I think Sheldon Brown is 100% right on and it's what I recommend people to do on forums as well. When you park a bike locked up outside a accomplished thief can snag the bike in less than 3 minutes no matter how good of a lock you buy, and lock companies insurance coverage is a total waste of time because to get the money you have to jump through one impossible hoop after another, not even Kryptonite would tell Bicycle Mag how much they paid out in claims over the years, why? because the number was embarrassing small. So it's better to buy a $45 lock and lock up a $200 bike than to buy a $150 lock to lock up a $2,000 bike only to find it gone. Even if the bike doesn't get stolen it's not uncommon to come back to the bike to find parts missing! Or vandalized.


----------



## Camilo (Jun 23, 2007)

No bike parked outside is safe, not only from thieves, but they get rained on a lot. My one and only totally new bike that I've ever bought in my life was stolen off my back porch (locked, of course). 
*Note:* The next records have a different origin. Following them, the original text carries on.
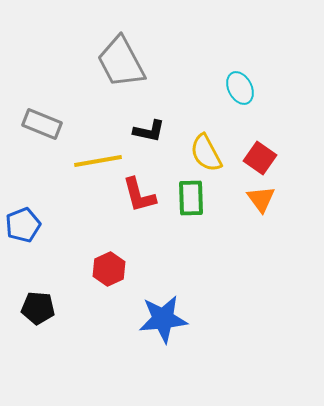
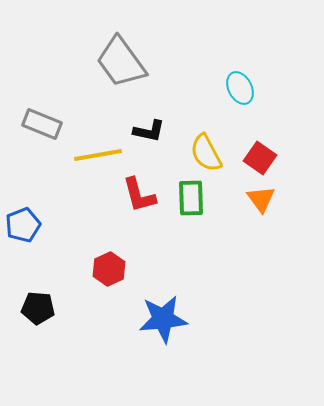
gray trapezoid: rotated 8 degrees counterclockwise
yellow line: moved 6 px up
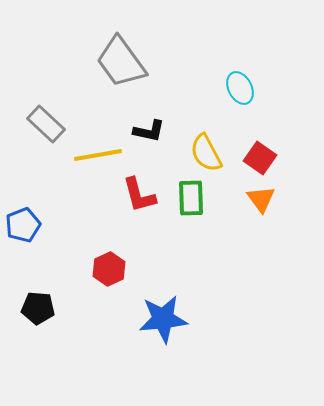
gray rectangle: moved 4 px right; rotated 21 degrees clockwise
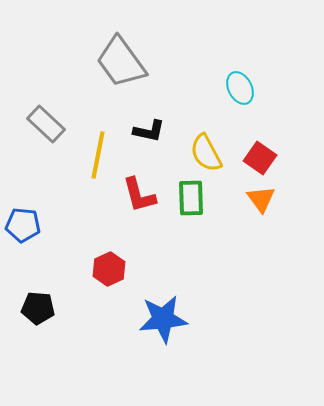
yellow line: rotated 69 degrees counterclockwise
blue pentagon: rotated 28 degrees clockwise
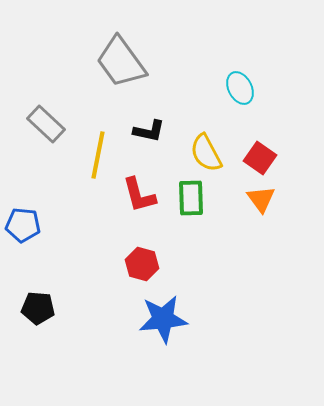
red hexagon: moved 33 px right, 5 px up; rotated 20 degrees counterclockwise
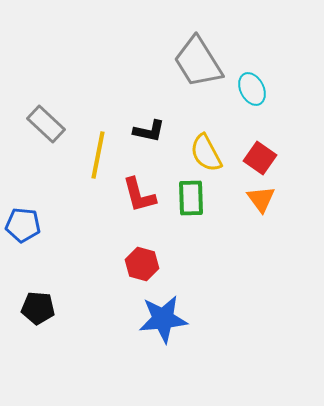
gray trapezoid: moved 77 px right; rotated 4 degrees clockwise
cyan ellipse: moved 12 px right, 1 px down
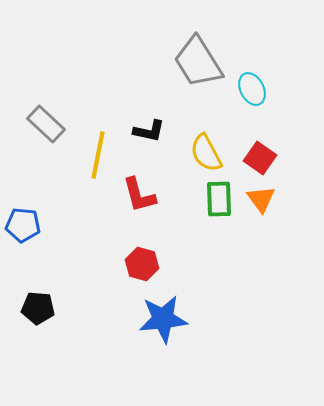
green rectangle: moved 28 px right, 1 px down
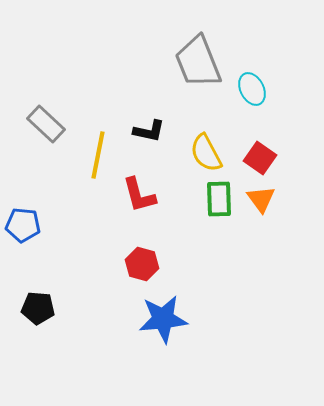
gray trapezoid: rotated 10 degrees clockwise
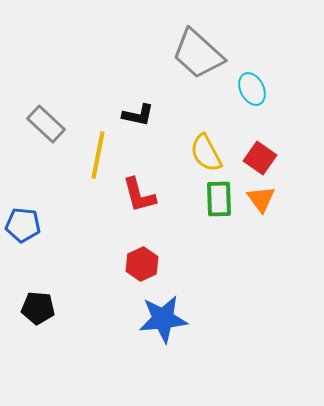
gray trapezoid: moved 8 px up; rotated 26 degrees counterclockwise
black L-shape: moved 11 px left, 16 px up
red hexagon: rotated 20 degrees clockwise
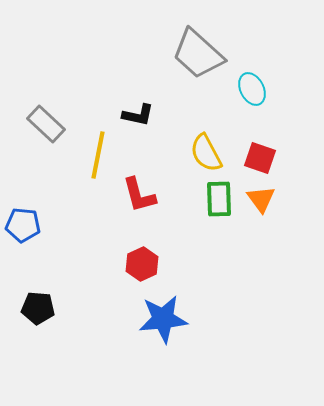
red square: rotated 16 degrees counterclockwise
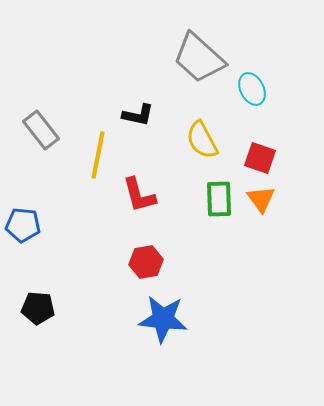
gray trapezoid: moved 1 px right, 4 px down
gray rectangle: moved 5 px left, 6 px down; rotated 9 degrees clockwise
yellow semicircle: moved 4 px left, 13 px up
red hexagon: moved 4 px right, 2 px up; rotated 16 degrees clockwise
blue star: rotated 12 degrees clockwise
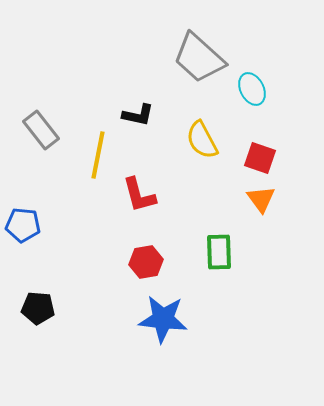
green rectangle: moved 53 px down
A cheap, "beater" bike can be as fun and comfortable as an expensive bike so go that route for your commute.


----------



## froze (Sep 15, 2002)

Camilo said:


> No bike parked outside is safe, not only from thieves, but they get rained on a lot. My one and only totally new bike that I've ever bought in my life was stolen off my back porch (locked, of course).
> 
> A cheap, "beater" bike can be as fun and comfortable as an expensive bike so go that route for your commute.


1999% agree, but he wants a new bike for whatever reason.


----------



## crbeals (Oct 3, 2012)

froze said:


> I think Sheldon Brown is 100% right on and it's what I recommend people to do on forums as well. When you park a bike locked up outside a accomplished thief can snag the bike in less than 3 minutes no matter how good of a lock you buy, and lock companies insurance coverage is a total waste of time because to get the money you have to jump through one impossible hoop after another, not even Kryptonite would tell Bicycle Mag how much they paid out in claims over the years, why? because the number was embarrassing small. So it's better to buy a $45 lock and lock up a $200 bike than to buy a $150 lock to lock up a $2,000 bike only to find it gone. Even if the bike doesn't get stolen it's not uncommon to come back to the bike to find parts missing! Or vandalized.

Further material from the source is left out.